La division des églises chrétiennes en trois groupes principaux : catholique, protestant, orthodoxe — a cessé depuis quelque temps déjà d’être exacte. En effet, le groupe anglican (avec son annexe transatlantique qui porte la dénomination d’église « épiscopalienne ») ne saurait être confondu avec aucun de ces trois groupes. Les anglicans ne ressemblent guère aux orthodoxes ; ils ne ressemblent pas du tout aux protestants. Et s’ils ont parfois donné l’impression d’un retour possible au bercail catholique, cette impression toute superficielle et passagère ne résiste pas à un examen sérieux de la question. La vérité c’est que l’anglicanisme a lentement évolué pendant tout le xixème siècle vers un terme qu’il a récemment atteint et qui lui confère désormais ses caractères essentiels. Cette évolution était fatale. En effet, par ses formes, la religion anglicane se trouvait être devenue anti-anglaise, situation qui, évidemment, ne pouvait se perpétuer. Mais d’autre part, elle fut devenue anti-anglaise dans le fond si en évoluant elle eût marqué des tendances à se rapprocher de Rome. Les Anglais par leur tempérament, leurs goûts, leurs habitudes d’esprit ont besoin d’une religion qui soit à la fois solennelle et nationale.
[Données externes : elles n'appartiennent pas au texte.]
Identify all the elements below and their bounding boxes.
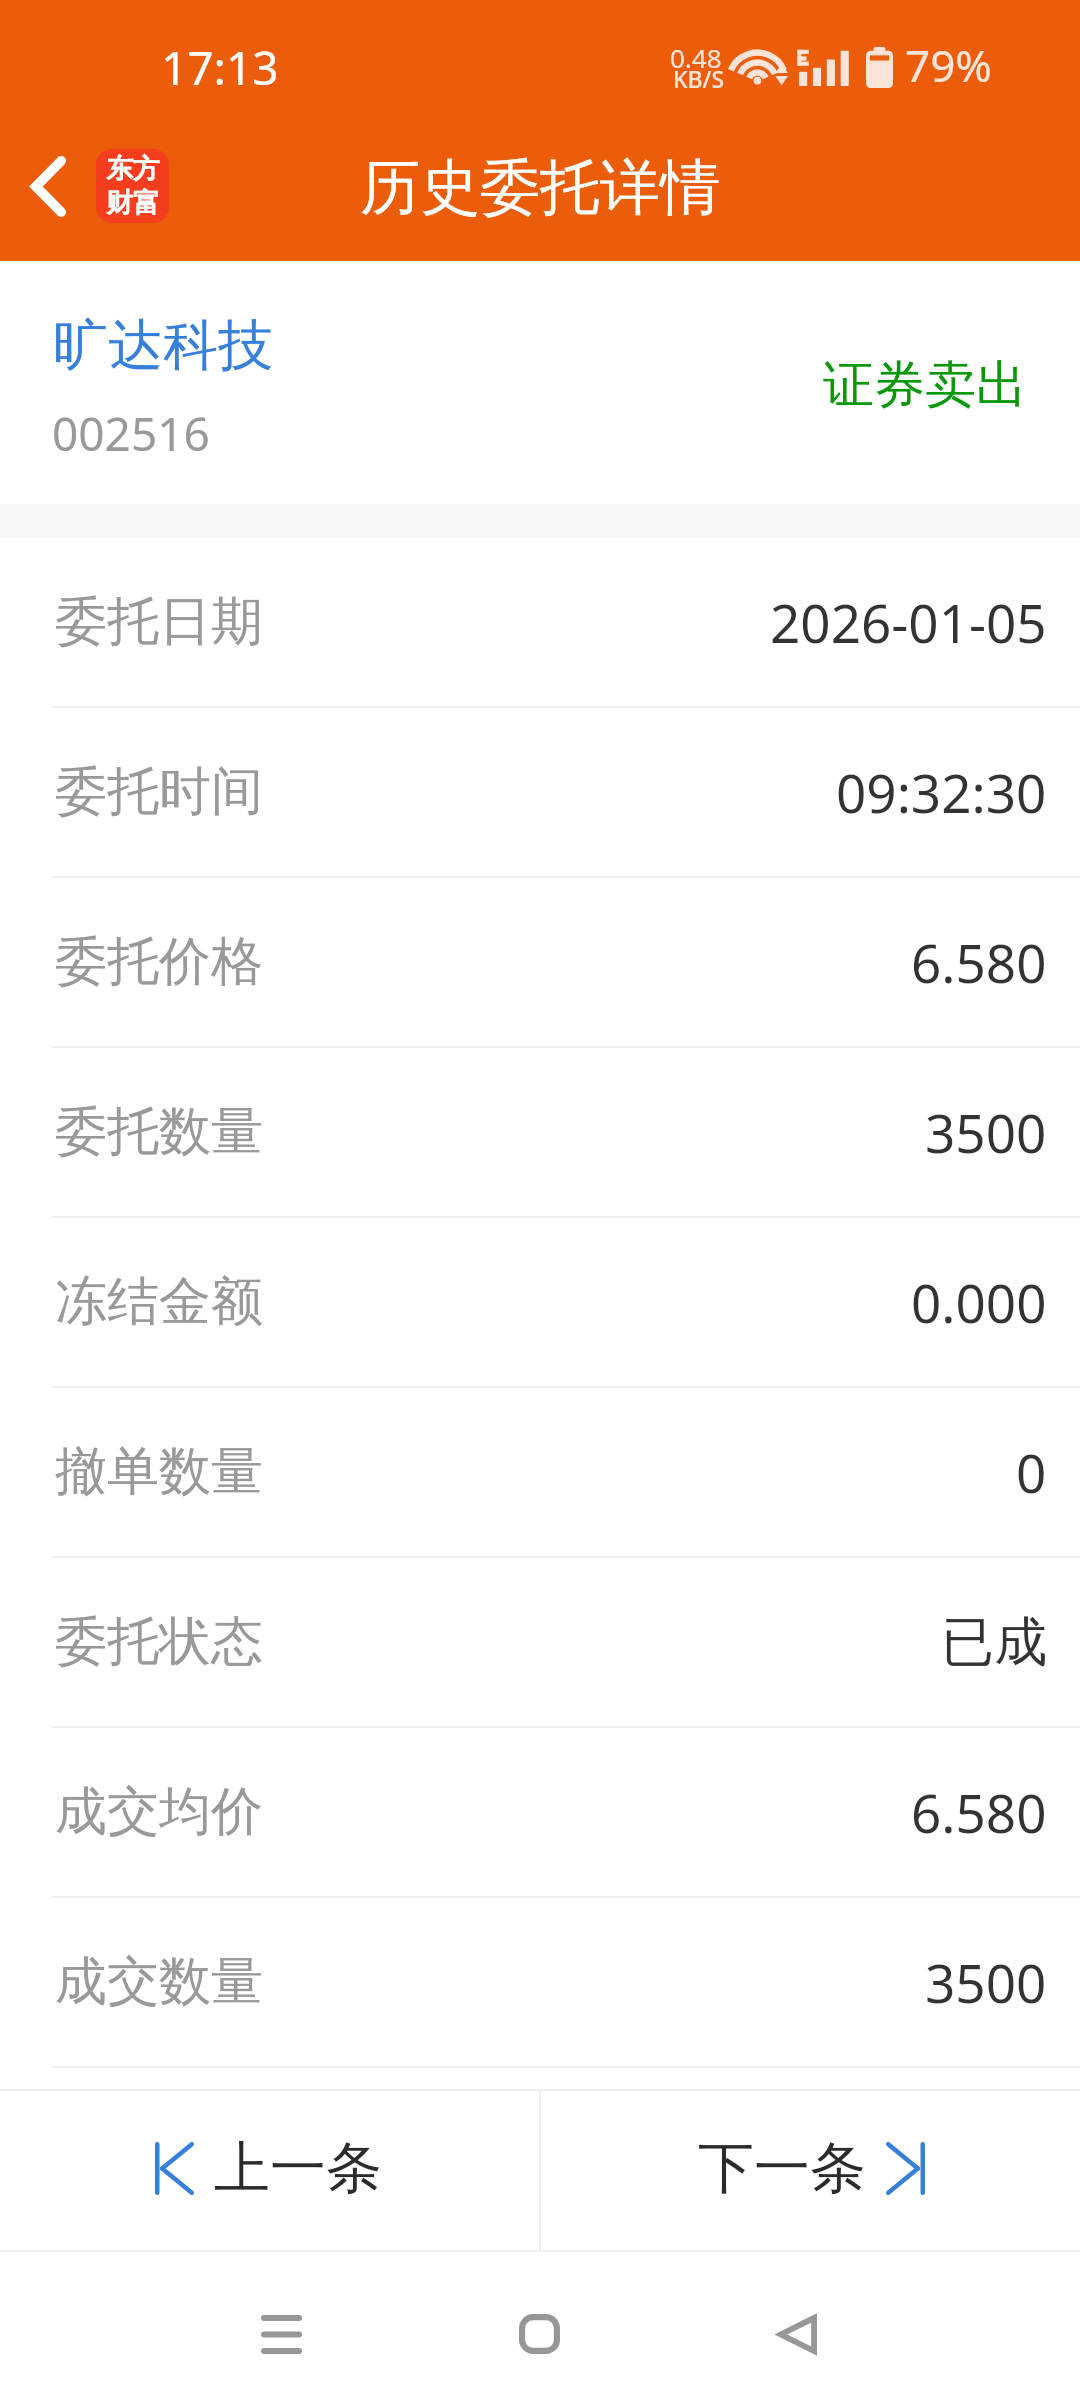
staticText: 0.000 bbox=[911, 1266, 1047, 1338]
staticText: 002516 bbox=[52, 402, 210, 465]
staticText: 17:13 bbox=[161, 36, 279, 99]
other: Back bbox=[31, 156, 66, 217]
staticText: 0 bbox=[1016, 1436, 1047, 1508]
button[interactable]: Recent apps bbox=[221, 2274, 341, 2394]
staticText: 79% bbox=[905, 35, 992, 95]
staticText: 上一条 bbox=[214, 2133, 382, 2204]
staticText: 下一条 bbox=[698, 2133, 866, 2204]
staticText: 委托价格 bbox=[55, 929, 263, 995]
staticText: 旷达科技 bbox=[53, 311, 273, 380]
staticText: 历史委托详情 bbox=[360, 150, 720, 226]
button[interactable]: Back bbox=[0, 129, 185, 243]
staticText: 冻结金额 bbox=[55, 1269, 263, 1335]
staticText: 撤单数量 bbox=[55, 1439, 263, 1505]
staticText: 委托状态 bbox=[55, 1609, 263, 1675]
button[interactable]: Back bbox=[737, 2274, 857, 2394]
staticText: KB/S bbox=[673, 63, 725, 94]
staticText: 0.48 bbox=[670, 40, 722, 75]
staticText: 2026-01-05 bbox=[770, 586, 1047, 658]
staticText: 东方 bbox=[106, 152, 160, 186]
staticText: 委托时间 bbox=[55, 759, 263, 825]
staticText: 6.580 bbox=[911, 926, 1047, 998]
staticText: 成交数量 bbox=[55, 1949, 263, 2015]
button[interactable]: Home bbox=[479, 2274, 599, 2394]
staticText: 已成 bbox=[941, 1609, 1047, 1676]
staticText: 财富 bbox=[106, 186, 160, 220]
staticText: 6.580 bbox=[911, 1776, 1047, 1848]
staticText: 3500 bbox=[925, 1096, 1047, 1168]
staticText: 3500 bbox=[925, 1946, 1047, 2018]
button[interactable]: 上一条 bbox=[0, 2091, 539, 2250]
staticText: 成交均价 bbox=[55, 1779, 263, 1845]
staticText: 证券卖出 bbox=[823, 353, 1027, 417]
staticText: 委托日期 bbox=[55, 589, 263, 655]
staticText: 委托数量 bbox=[55, 1099, 263, 1165]
button[interactable]: 下一条 bbox=[541, 2091, 1080, 2250]
staticText: 09:32:30 bbox=[836, 756, 1047, 828]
Ils ont souhaité que la leur recouvrât les aspects pompeux dont les circonstances l’avaient peu à peu dépouillée, mais ils ne pouvaient permettre que pour les recouvrer elle fut conduite à perdre son caractère national. Telle est la double signification des efforts obscurs, des pensées contradictoires, des ardeurs incohérentes par lesquelles depuis cent ans, s’est traduit le mouvement religieux en Angleterre. La question a été compliquée par le fait de l’existence de groupements protestants et catholiques très vivaces et résolus, les premiers à tenter d’enrayer le mouvement dit ritualiste, les seconds à tenter de le détourner vers eux.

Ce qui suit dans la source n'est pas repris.